Les politiciens occidentaux doivent expliquer à leurs électeurs que la crise du coût de la vie risque de s’aggraver, et pourquoi. Voici le genre de discours qu’ils pourraient tenir :

« Mes concitoyens,

« Ces dernières années ont été difficiles. La pandémie a apporté la maladie et la mort, le chagrin et la solitude, et des menaces pour les moyens de subsistance et les entreprises de millions d’entre vous. Alors même que nous ouvrions nos économies et que nous pensions que le pire était derrière nous, nous avons été frappés par la hausse de l’inflation et une énergie plus chère.

« Depuis le 24 février, nous avons été témoins des horreurs de la guerre revisitées sur l’Europe, des décennies après avoir juré ‘plus jamais ça’. Nous sommes aux côtés de l’Ukraine contre l’assaut injustifié de la Russie de Vladimir Poutine. Nos soldats ne rejoindront pas la bataille ; nous n’entrerons pas dans une troisième guerre mondiale à moins que la Russie ne nous attaque. Mais nous ferons tout pour aider le brave peuple ukrainien à se défendre et pour affaiblir la capacité de Poutine à déchaîner la violence dans le monde.

« Si nous ne sommes pas nous-mêmes en guerre, les conséquences de la guerre nous sont parvenues depuis longtemps. Le prix de la liberté en Europe est payé avant tout par les Ukrainiens, mais aussi par tant d’entre vous, qui s’inquiètent de la façon dont vous allez continuer à allumer vos lumières et votre chauffage, à acheter des repas sains pour vos enfants ou à faire fonctionner vos entreprises.

« Soyons clairs : le coût de l’énergie a grimpé parce que le dictateur russe a transformé le pétrole et le gaz en armes. Le prix de la nourriture augmente parce qu’il dévaste les terres agricoles les plus productives d’Europe.
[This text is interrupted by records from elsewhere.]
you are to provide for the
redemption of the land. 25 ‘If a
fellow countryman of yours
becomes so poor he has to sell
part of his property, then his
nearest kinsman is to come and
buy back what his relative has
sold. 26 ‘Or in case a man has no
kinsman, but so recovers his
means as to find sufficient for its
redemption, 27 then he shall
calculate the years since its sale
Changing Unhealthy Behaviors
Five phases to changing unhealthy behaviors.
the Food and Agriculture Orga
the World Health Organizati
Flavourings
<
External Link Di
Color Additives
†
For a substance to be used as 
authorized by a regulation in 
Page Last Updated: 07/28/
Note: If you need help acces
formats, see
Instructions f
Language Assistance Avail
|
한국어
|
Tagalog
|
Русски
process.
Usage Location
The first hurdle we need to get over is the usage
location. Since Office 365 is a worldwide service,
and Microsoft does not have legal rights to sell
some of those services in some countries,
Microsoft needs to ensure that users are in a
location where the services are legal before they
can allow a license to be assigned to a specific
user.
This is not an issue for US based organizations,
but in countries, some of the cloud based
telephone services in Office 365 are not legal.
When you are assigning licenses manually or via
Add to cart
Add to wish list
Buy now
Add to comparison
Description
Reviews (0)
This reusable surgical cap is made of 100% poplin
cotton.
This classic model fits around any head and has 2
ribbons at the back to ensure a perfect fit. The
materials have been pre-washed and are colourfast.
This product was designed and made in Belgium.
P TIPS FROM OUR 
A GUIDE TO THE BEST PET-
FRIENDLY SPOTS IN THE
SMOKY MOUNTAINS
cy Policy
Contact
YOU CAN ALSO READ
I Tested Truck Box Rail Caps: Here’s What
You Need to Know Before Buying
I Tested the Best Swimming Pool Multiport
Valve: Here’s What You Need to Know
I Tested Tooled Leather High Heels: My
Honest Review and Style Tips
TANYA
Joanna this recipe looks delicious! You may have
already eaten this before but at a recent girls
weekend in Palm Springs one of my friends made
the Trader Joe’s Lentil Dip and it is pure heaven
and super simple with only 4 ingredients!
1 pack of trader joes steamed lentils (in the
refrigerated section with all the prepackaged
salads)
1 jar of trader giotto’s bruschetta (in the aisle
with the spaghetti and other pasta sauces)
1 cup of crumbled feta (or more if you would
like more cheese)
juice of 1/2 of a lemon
Et nos sanctions contre la Russie impliquent inévitablement des sacrifices économiques de notre part.

« J’aimerais pouvoir vous dire que les choses vont bientôt s’améliorer. Mais la vérité est qu’ils risquent de s’aggraver. Les prix de l’énergie, de l’alimentation et des matières premières pourraient encore augmenter. Notre croissance économique et nos revenus pourraient ralentir. Il est essentiel que nous regardions cette réalité dans les yeux et que nous travaillions ensemble pour faire face à ces défis à venir.

« Nous ne pouvons pas nier que des prix à l’importation plus élevés appauvrissent notre économie. Nos banques centrales ne peuvent pas sauver une récolte ukrainienne perdue ou réparer les chaînes d’approvisionnement mondiales en augmentant le coût du crédit. Et si Poutine coupait davantage l’approvisionnement en gaz de la Russie du jour au lendemain, nous ne pouvons pas prétendre que nous ne serions pas lésés.

« Quelque chose comme une économie de guerre nous est imposée – pas de notre choix, mais nous ne devons pas y déroger. Cela nous oblige tous à faire passer le bien commun en premier.

«Ceux qui ont les épaules plus larges doivent être prêts à contribuer davantage aux impôts. Les personnes les plus exposées à l’inflation devraient s’attendre à plus d’aide, mais aussi accepter que l’aide ne peut pas supprimer la nécessité de s’adapter.

« Nous devrons peut-être rationner certains biens essentiels. Chacun doit être patient avec des finances publiques plus endettées. Et nous devons aider ces pays plus mal placés que nous, sinon leurs problèmes seront bientôt les nôtres.

« Il est tentant de fermer les yeux sur ce qui est juste et d’aller vers ce qui semble confortable. Mais le chemin de moindre résistance est à la fois faux et imprudent. Faire marche arrière contre Poutine pour un répit à court terme des prix des matières premières ne ferait que nous laisser davantage à sa merci.

« Et soyons honnêtes, cette crise nous oblige à prendre des mesures que nous aurions dû prendre il y a longtemps pour le bien de nos petits-enfants. La santé future de leur planète passe par la fin des énergies fossiles. Aujourd’hui, notre sécurité géopolitique immédiate exige la même chose, à commencer par les carburants russes.

« Il est de notre devoir d’investir dans un système énergétique à la fois propre et à l’abri des ennemis des démocraties. Des emplois peuvent être perdus et la consommation réduite dans le processus. Mais comme la guerre, c’est une tâche que notre génération doit accomplir pour le bien de la suivante.